Would it be possible to revert it while a better fix isn't available? I'm not confident relying on a custom build, and the latest patch version contains security fixes in net/http that are necessary for our use cases.

@cherrymui
Copy link
Member

@dunglas thanks for the update! The reason why this is musl specific is probably that the code getting the stack bounds https://source.corp.google.com/h/go/go/+/release-branch.go1.22:src/runtime/cgo/gcc_stack_unix.c;l=24 uses different code paths for glibc and musl. With glibc, we get accurate stack bounds from pthread. With musl, it goes to the fallback path (the #else branch) which just gets an estimate using the current SP and the default stack bounds.

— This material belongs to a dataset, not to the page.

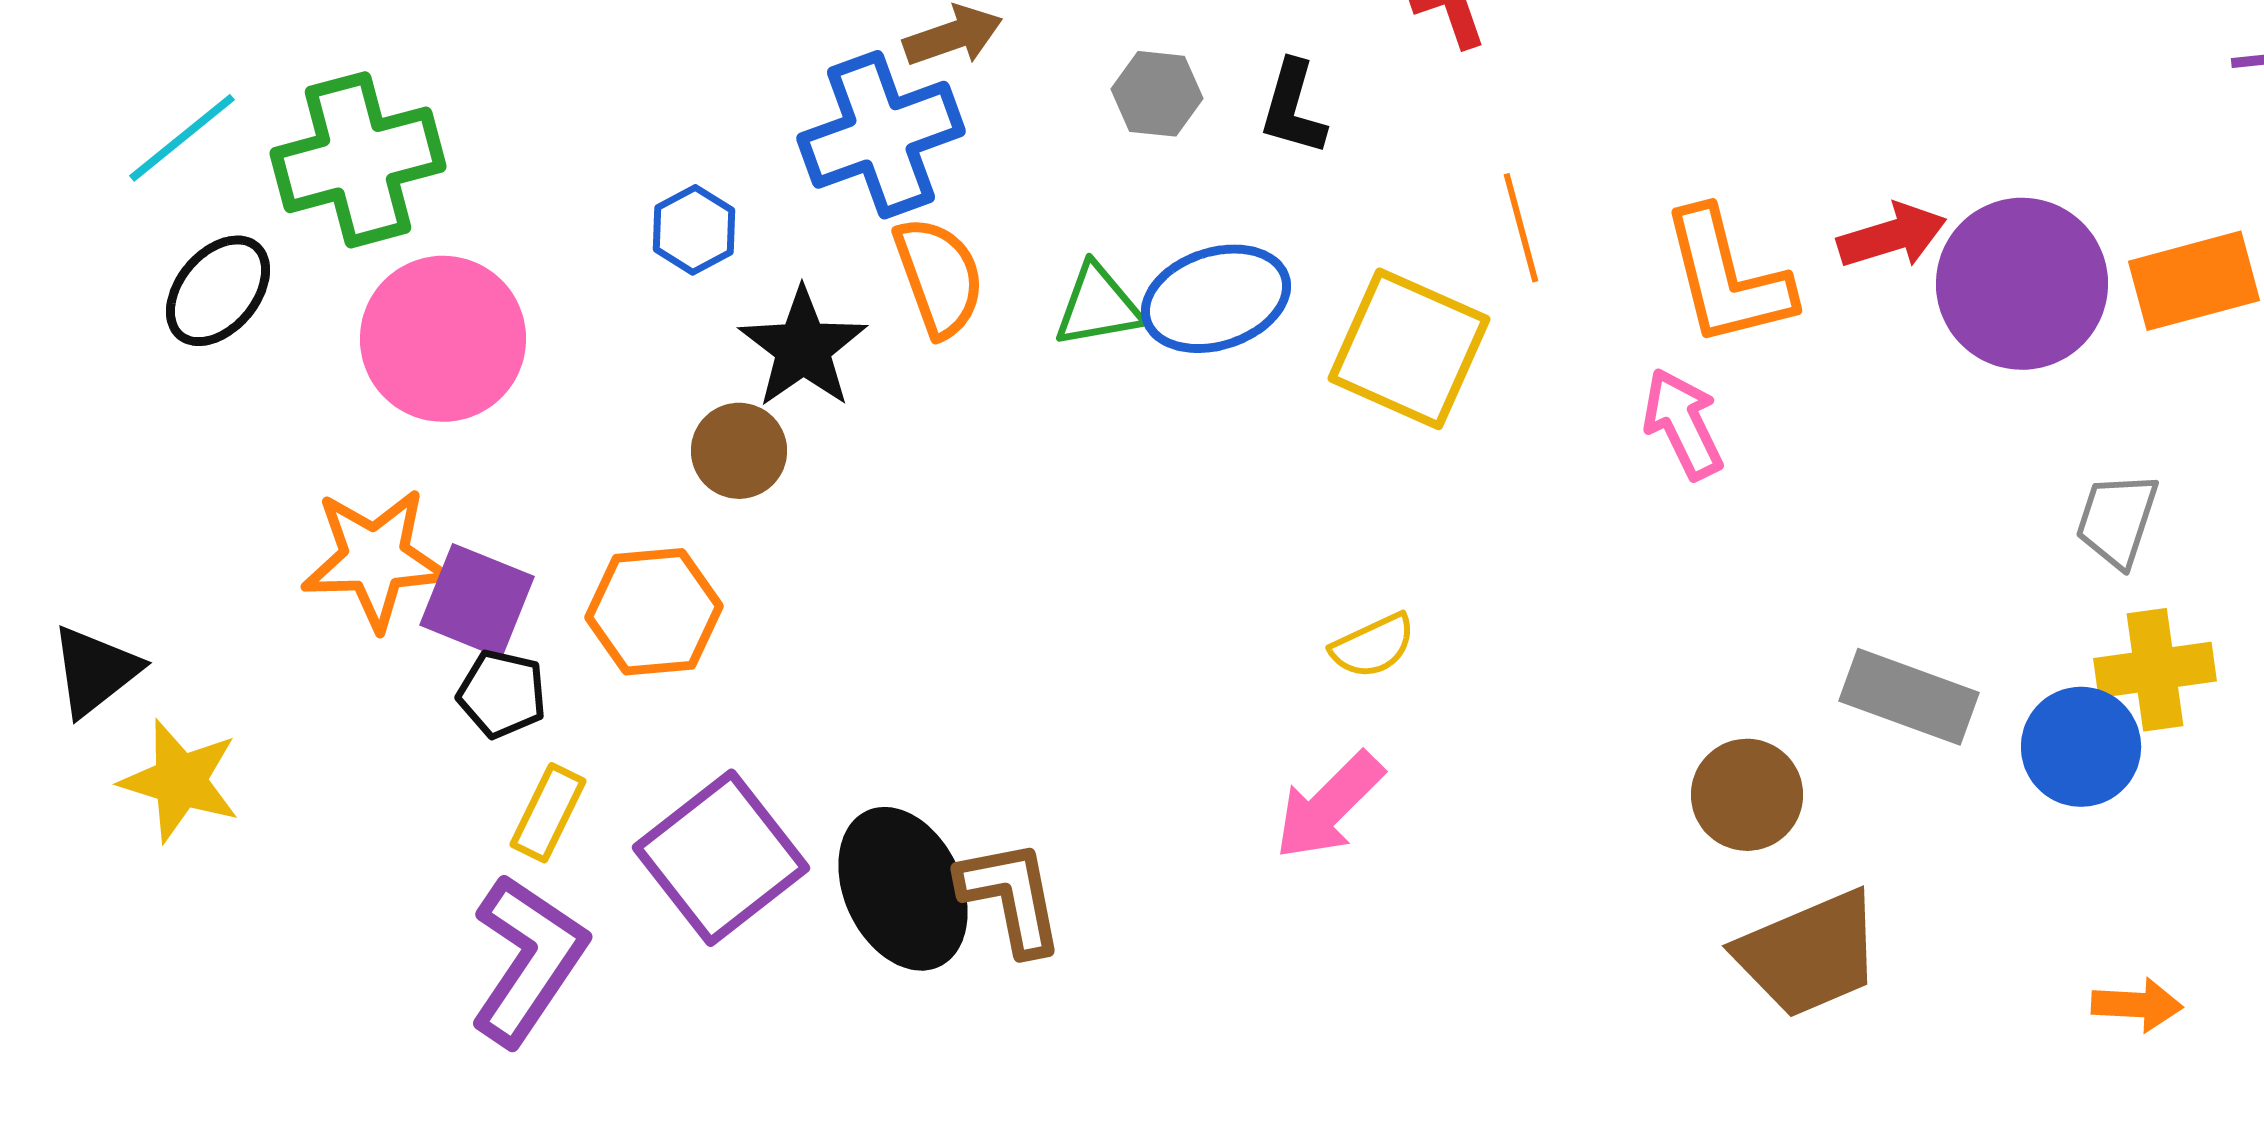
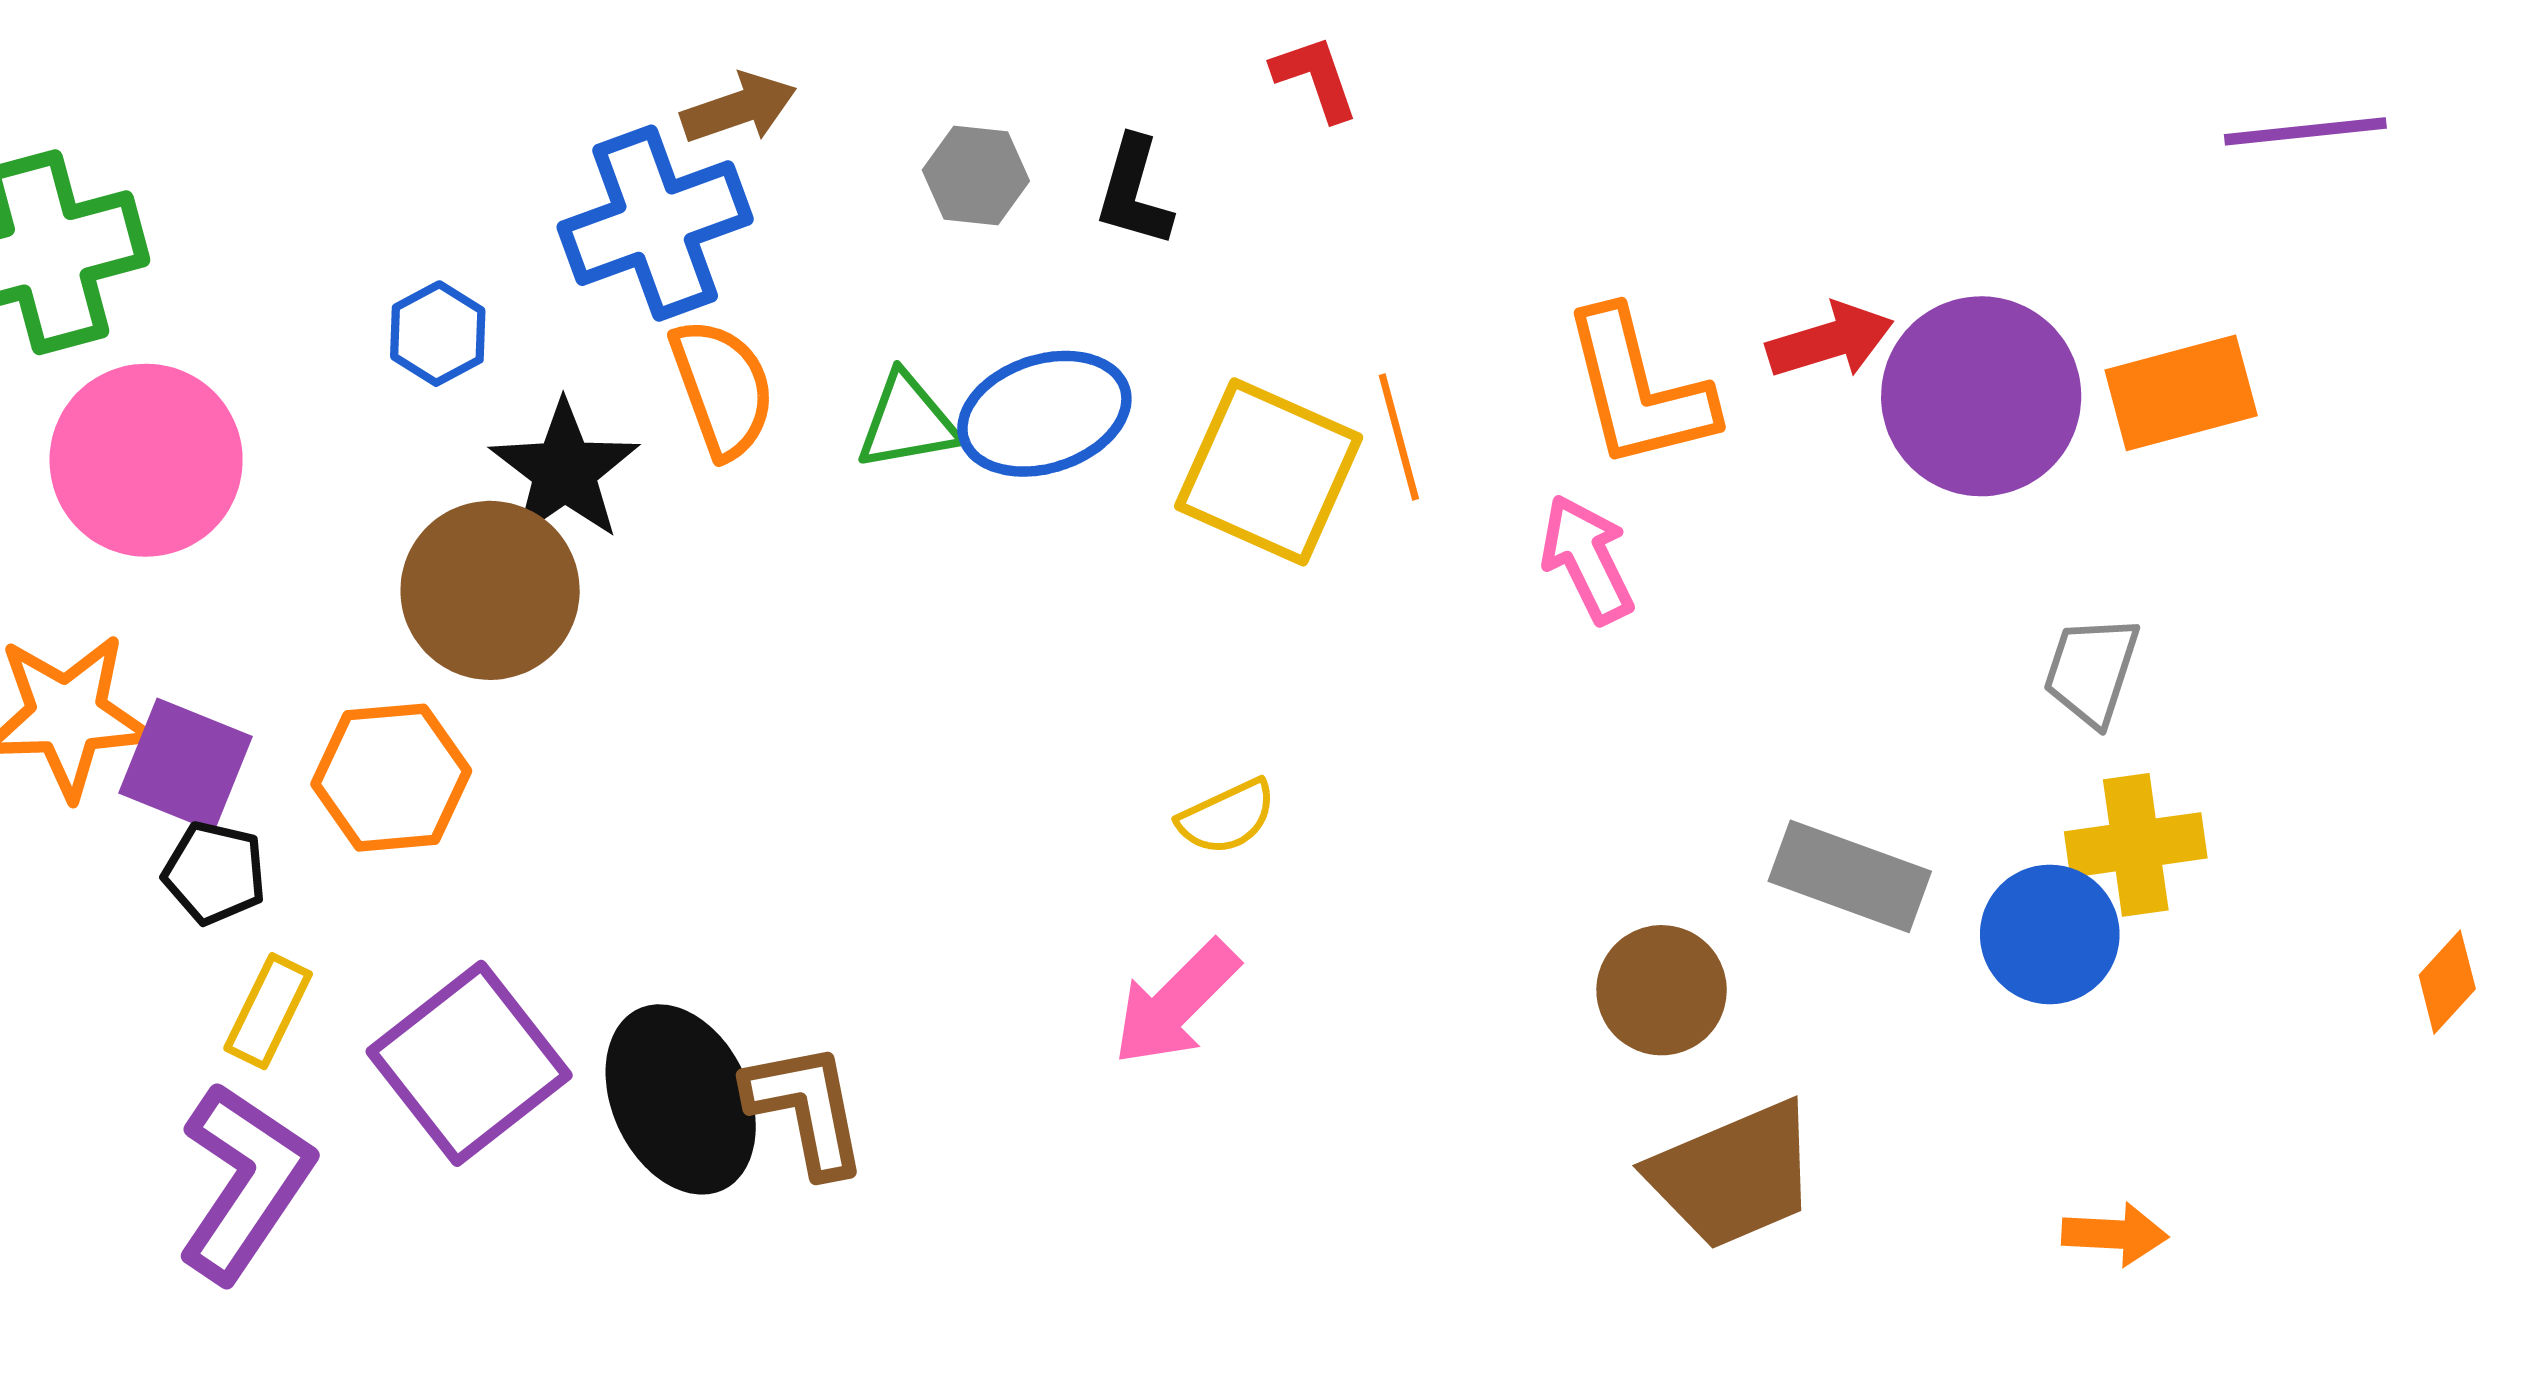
orange line: (1521, 228) -> (1399, 437), moved
brown circle: (739, 451) -> (490, 590), size x1.6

It seems musl also supports pthread_getattr_np. But it doesn't seem easy to test (musl doesn't define a macro like __MUSL__). If you'd like, you could try changing that line to #if 1 and see if that makes any difference.

But there is still an issue on systems that we couldn't get the accurate bounds. It seems this is a C created thread, which calls into Go, which then calls back into C, which calls back to Go again, which throws. Presumably during the first C->Go call it gets the estimated stack bounds. At the inner C-> Go call, the SP is slightly above the estimated upper bound, which is weird. I don't see how this could happen. The inner callback should be at a lower stack address than the outer callback... @dunglas could you confirm if the code does C->Go->C->Go calls? And does it adjust the stacks in anyway, or using non-local control flow like longjmp or setcontext? And would you mind add e.g. some print debugging to see what the SP is on each cgocallback? Thanks.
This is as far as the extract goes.